In the September issue of the scientific journal Nature Genetics, an international team of investigators from Memorial University in Newfoundland, Simon Fraser University, B.C., Baylor College of Medicine in Houston Texas, and University College London in England report the identification of the first of at least seven genes responsible for BBS.

BBS affects people around the world but it is more common in Newfoundland. Clinical studies of BBS families have been conducted at Memorial University’s Faculty of Medicine since the 1980s to characterize the medical features of BBS. It was research on these Newfoundland families with BBS that led to the discovery of a gene that causes this disorder.

—Simon Fraser University Public Relations


At a press conference on August 24th at the York University Stadium, York University President Dr. Lorna Marsden, Director of Sport and Recreation Patricia Murray and Vice President of Sport and Athletes, Toronto 2008 Olympic Bid (TO-Bid) Curtis Hibbert announced that York University would host water polo and soccer Olympic competitions if Toronto is selected to host the 2008 Summer Olympic Games.

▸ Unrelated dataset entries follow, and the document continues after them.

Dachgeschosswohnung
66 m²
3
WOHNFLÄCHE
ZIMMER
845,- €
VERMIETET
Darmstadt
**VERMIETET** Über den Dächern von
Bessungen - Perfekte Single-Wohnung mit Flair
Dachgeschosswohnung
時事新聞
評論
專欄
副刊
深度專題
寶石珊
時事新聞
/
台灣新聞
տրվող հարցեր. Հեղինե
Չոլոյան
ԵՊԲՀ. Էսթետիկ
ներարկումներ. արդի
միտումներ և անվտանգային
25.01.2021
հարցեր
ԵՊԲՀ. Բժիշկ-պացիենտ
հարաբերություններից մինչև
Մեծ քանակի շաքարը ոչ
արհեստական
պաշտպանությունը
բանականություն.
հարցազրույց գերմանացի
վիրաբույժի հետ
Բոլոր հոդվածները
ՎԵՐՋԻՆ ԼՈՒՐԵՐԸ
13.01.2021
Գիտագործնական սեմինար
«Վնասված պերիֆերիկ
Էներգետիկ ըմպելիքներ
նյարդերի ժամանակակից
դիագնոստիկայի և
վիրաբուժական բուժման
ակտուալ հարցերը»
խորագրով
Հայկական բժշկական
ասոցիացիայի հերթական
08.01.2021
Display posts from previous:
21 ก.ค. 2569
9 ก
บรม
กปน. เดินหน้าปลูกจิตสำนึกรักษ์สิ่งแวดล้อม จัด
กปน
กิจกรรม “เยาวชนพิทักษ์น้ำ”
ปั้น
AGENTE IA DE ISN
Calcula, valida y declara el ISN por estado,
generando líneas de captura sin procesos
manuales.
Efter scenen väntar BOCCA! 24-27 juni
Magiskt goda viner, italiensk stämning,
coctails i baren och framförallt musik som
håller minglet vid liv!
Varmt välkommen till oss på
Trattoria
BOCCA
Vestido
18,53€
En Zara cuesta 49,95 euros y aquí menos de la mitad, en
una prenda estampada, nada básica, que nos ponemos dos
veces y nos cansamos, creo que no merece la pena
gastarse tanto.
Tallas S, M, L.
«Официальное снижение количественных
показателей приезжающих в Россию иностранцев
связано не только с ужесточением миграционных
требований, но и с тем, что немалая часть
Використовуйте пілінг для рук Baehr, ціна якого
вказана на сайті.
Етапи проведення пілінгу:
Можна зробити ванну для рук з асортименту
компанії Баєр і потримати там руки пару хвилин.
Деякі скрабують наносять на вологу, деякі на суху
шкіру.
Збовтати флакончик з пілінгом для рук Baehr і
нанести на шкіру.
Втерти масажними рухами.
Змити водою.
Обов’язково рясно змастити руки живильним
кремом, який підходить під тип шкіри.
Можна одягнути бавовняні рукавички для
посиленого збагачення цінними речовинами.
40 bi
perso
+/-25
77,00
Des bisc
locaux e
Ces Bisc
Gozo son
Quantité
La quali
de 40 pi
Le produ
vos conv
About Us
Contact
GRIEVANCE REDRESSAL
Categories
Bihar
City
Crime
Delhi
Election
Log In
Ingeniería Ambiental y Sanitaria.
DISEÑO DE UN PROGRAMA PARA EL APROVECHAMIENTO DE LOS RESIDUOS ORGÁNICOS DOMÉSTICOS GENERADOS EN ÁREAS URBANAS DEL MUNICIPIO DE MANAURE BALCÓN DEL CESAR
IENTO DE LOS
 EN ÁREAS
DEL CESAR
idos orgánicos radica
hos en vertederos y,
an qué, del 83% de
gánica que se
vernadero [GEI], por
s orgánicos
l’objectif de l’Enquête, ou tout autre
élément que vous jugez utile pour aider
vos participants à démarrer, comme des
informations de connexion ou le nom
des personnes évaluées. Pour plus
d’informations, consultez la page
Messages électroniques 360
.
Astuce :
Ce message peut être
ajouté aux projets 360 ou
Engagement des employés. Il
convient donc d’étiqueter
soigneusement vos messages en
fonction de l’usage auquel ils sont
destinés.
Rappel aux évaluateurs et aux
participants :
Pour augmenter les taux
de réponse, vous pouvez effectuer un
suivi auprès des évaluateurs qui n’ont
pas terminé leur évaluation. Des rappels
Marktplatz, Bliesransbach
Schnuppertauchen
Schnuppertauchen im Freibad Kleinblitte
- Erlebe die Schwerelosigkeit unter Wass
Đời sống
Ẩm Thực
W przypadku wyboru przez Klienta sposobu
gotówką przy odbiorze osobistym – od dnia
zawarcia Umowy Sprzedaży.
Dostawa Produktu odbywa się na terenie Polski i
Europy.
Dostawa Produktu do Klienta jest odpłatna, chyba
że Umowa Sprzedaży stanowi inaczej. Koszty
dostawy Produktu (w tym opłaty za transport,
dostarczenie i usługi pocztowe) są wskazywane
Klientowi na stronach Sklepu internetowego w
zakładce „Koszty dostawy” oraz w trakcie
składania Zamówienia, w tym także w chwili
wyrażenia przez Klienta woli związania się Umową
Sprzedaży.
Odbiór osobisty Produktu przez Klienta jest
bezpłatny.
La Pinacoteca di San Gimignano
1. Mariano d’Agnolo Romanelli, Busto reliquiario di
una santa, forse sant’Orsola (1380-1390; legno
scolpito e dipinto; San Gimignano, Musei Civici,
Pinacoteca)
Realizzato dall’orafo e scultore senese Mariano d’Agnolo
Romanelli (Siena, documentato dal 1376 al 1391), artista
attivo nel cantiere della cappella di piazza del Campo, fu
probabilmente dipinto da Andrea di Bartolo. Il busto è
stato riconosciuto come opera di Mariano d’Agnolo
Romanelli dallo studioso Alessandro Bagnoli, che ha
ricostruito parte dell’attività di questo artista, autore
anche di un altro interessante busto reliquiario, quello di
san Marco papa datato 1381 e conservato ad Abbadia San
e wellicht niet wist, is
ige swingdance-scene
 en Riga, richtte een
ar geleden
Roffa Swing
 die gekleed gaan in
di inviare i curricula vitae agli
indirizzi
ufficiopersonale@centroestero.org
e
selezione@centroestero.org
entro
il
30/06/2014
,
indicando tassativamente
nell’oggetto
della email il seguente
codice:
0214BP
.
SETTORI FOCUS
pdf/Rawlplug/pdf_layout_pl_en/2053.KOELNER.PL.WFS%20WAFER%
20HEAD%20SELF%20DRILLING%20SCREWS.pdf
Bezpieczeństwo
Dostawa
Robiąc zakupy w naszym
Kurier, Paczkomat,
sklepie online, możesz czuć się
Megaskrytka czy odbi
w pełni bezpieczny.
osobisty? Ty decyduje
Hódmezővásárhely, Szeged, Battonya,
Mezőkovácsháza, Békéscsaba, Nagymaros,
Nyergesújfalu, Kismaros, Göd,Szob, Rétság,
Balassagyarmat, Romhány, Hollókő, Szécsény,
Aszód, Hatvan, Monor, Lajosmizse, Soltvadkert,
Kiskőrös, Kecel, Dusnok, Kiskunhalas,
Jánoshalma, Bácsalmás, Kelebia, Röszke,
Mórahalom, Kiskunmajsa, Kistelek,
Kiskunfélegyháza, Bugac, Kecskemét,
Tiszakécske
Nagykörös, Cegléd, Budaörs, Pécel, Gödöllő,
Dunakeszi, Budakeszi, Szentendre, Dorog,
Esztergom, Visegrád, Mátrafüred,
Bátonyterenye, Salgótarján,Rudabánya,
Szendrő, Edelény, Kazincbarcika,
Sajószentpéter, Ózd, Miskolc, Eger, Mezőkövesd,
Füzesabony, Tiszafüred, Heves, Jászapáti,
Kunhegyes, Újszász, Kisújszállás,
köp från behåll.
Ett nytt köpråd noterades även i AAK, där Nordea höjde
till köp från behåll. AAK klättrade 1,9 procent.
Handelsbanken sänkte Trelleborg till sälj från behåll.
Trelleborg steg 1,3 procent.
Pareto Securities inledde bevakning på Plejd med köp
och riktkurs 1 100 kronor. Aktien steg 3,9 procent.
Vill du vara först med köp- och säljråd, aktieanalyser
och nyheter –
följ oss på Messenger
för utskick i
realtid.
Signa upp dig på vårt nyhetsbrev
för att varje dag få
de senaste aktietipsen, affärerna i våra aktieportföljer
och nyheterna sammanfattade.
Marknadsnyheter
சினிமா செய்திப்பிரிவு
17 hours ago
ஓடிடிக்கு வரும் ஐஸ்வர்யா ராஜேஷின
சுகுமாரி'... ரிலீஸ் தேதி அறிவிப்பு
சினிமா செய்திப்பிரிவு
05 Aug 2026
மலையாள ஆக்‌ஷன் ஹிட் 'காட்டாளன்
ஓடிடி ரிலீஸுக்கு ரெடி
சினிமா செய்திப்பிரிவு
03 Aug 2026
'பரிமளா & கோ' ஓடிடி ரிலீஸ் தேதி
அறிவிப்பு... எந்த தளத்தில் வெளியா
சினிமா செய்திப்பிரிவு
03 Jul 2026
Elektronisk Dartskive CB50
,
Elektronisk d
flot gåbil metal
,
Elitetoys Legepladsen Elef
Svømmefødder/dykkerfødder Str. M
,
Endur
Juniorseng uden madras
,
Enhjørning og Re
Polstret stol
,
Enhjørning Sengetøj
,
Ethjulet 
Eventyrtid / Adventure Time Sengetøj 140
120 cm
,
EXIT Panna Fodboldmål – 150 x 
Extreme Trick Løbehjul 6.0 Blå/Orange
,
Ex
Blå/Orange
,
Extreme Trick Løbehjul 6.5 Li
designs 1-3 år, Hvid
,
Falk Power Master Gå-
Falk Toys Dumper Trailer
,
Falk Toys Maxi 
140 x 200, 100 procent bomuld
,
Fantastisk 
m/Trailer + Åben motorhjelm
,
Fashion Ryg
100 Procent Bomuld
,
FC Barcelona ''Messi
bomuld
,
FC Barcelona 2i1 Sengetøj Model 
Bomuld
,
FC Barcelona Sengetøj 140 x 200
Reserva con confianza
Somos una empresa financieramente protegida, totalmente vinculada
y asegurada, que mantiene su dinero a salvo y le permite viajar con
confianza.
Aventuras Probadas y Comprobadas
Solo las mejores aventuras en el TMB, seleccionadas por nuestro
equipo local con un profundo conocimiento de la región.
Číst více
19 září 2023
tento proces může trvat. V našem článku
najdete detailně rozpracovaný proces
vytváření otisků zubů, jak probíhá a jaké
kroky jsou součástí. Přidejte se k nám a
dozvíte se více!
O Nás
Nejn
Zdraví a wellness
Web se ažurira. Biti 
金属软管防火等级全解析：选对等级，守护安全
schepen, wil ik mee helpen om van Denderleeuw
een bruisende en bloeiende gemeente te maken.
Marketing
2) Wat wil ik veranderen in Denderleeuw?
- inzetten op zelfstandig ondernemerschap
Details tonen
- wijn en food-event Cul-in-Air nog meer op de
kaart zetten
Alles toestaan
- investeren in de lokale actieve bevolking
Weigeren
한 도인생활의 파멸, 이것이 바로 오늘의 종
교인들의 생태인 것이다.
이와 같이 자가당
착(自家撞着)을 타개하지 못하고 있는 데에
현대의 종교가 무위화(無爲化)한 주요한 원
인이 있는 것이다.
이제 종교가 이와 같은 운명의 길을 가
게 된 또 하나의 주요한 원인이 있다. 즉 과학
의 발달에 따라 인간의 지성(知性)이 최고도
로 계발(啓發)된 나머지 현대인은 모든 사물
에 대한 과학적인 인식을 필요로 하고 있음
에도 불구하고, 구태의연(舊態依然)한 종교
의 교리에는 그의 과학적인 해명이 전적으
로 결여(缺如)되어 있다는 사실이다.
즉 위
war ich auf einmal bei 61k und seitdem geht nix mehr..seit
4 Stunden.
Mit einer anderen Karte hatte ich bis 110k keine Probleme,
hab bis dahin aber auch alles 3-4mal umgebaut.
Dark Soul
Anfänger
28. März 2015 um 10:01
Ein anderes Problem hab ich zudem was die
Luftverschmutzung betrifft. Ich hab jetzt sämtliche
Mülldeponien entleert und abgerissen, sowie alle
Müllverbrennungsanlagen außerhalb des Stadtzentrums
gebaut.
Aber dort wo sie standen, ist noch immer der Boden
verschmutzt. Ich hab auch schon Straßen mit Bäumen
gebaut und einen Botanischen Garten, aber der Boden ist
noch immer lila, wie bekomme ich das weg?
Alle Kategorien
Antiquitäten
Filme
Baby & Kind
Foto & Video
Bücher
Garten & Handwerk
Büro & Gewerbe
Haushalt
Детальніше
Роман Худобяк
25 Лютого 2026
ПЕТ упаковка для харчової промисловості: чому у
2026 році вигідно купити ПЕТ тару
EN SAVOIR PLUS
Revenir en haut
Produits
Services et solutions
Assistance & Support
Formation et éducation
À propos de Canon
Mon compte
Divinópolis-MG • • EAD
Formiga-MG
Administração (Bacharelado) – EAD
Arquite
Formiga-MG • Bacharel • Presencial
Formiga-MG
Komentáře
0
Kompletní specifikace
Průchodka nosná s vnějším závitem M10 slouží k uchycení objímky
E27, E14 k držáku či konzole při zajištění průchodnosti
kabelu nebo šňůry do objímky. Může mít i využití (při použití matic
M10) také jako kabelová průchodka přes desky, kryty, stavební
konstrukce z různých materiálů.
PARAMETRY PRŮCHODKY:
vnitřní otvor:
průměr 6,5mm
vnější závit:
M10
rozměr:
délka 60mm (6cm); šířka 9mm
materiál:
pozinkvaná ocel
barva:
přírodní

“Toronto 2008 is a youth- and athlete-driven bid, and this partnership with York University reinforces our commitment to building a lasting legacy for amateur sports,” said Mr. Hibbart, a former Olympian and World Champion gymnast. “York will provide an ideal multi-sports venue and showcase a world-class academic institution.”

From her office in Ottawa, the Hon. Sheila Copps, Minister of Canadian Heritage stated, “York University boasts an excellent athletics program and facilities. Through partnerships like these, Toronto 2008 is working to ensure that all Canadians will have access to the Games and its legacy.”

—York University Public Relations


Ravenous raccoons, birds, deer and other wildlife are eating their way through Ontario farms to the tune of about $41-million a year, but farmers still have a strong appreciation for wildlife and consider much of the loss “the price of doing business,” a groundbreaking University of Guelph study has found.

The study, headed by Prof Kim Rollins, Department of Agricultural Economics and Business, is the first ever to put a price tag on wildlife damage to Ontario’s field crop, fruit vegetable, beef and sheep farms. It reports that wildlife damage exceeds $33 million annually, and farmers are spending an additional $7.5 million trying to keep critters at bay. Farmers are also reporting that wildlife caused losses to crops and livestock have increased over the past five years.

—University of Guelph Public Relations


UNB and St. Thomas students arriving to attend classes in Fredericton this Fall may have a difficult time finding suitable accommodations.

The vacancy rate in Fredericton has fallen to the lowest rate of any municipality in the Atlantic provinces and sits in sixth place among urban centres across Canada, according to a survey by the Canada Mortgage and Housing Corporation (CHMC). With a 1.5 percent vacancy rate, analysts with CHMC say the Fredericton market is considered under-supplied. “This is very low. It’s the lowest in terms of New Brunswick and it’s low in terms of a balanced market — between three and four percent,” said Ben Champoux, Acting Market Analyst for New Brunswick with CHMC.

“If it is under three percent, the market is currently under-supplied,” he said.